TASK ITEM: Restate each entry word for word, leaving nothing out.

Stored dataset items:
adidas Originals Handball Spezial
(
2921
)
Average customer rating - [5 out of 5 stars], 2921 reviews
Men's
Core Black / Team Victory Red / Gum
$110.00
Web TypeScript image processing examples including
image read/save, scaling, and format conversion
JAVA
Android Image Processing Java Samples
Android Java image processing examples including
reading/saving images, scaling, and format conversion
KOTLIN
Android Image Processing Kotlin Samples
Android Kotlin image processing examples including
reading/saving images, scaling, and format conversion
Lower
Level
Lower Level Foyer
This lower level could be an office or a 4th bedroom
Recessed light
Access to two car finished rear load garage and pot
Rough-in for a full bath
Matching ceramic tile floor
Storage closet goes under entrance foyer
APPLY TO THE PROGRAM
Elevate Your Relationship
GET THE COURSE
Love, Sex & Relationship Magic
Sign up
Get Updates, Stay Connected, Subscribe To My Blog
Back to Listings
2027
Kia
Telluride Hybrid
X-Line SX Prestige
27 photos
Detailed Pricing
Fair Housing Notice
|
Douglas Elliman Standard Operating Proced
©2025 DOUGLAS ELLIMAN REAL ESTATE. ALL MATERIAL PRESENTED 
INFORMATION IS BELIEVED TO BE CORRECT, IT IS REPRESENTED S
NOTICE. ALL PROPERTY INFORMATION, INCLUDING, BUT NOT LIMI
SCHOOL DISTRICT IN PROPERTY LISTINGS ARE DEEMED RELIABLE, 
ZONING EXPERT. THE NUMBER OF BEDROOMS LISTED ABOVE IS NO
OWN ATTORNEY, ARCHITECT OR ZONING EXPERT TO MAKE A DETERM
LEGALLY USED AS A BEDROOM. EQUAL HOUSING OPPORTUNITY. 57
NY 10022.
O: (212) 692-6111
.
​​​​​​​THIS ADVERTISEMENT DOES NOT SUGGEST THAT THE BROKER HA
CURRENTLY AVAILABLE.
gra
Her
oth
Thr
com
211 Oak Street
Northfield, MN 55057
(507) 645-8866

EXPECTED OUTPUT:
adidas Originals Handball Spezial
(
2921
)
Average customer rating - [5 out of 5 stars], 2921 reviews
Men's
Core Black / Team Victory Red / Gum
$110.00
Web TypeScript image processing examples including
image read/save, scaling, and format conversion
JAVA
Android Image Processing Java Samples
Android Java image processing examples including
reading/saving images, scaling, and format conversion
KOTLIN
Android Image Processing Kotlin Samples
Android Kotlin image processing examples including
reading/saving images, scaling, and format conversion
Lower
Level
Lower Level Foyer
This lower level could be an office or a 4th bedroom
Recessed light
Access to two car finished rear load garage and pot
Rough-in for a full bath
Matching ceramic tile floor
Storage closet goes under entrance foyer
APPLY TO THE PROGRAM
Elevate Your Relationship
GET THE COURSE
Love, Sex & Relationship Magic
Sign up
Get Updates, Stay Connected, Subscribe To My Blog
Back to Listings
2027
Kia
Telluride Hybrid
X-Line SX Prestige
27 photos
Detailed Pricing
Fair Housing Notice
|
Douglas Elliman Standard Operating Proced
©2025 DOUGLAS ELLIMAN REAL ESTATE. ALL MATERIAL PRESENTED 
INFORMATION IS BELIEVED TO BE CORRECT, IT IS REPRESENTED S
NOTICE. ALL PROPERTY INFORMATION, INCLUDING, BUT NOT LIMI
SCHOOL DISTRICT IN PROPERTY LISTINGS ARE DEEMED RELIABLE, 
ZONING EXPERT. THE NUMBER OF BEDROOMS LISTED ABOVE IS NO
OWN ATTORNEY, ARCHITECT OR ZONING EXPERT TO MAKE A DETERM
LEGALLY USED AS A BEDROOM. EQUAL HOUSING OPPORTUNITY. 57
NY 10022.
O: (212) 692-6111
.
​​​​​​​THIS ADVERTISEMENT DOES NOT SUGGEST THAT THE BROKER HA
CURRENTLY AVAILABLE.
gra
Her
oth
Thr
com
211 Oak Street
Northfield, MN 55057
(507) 645-8866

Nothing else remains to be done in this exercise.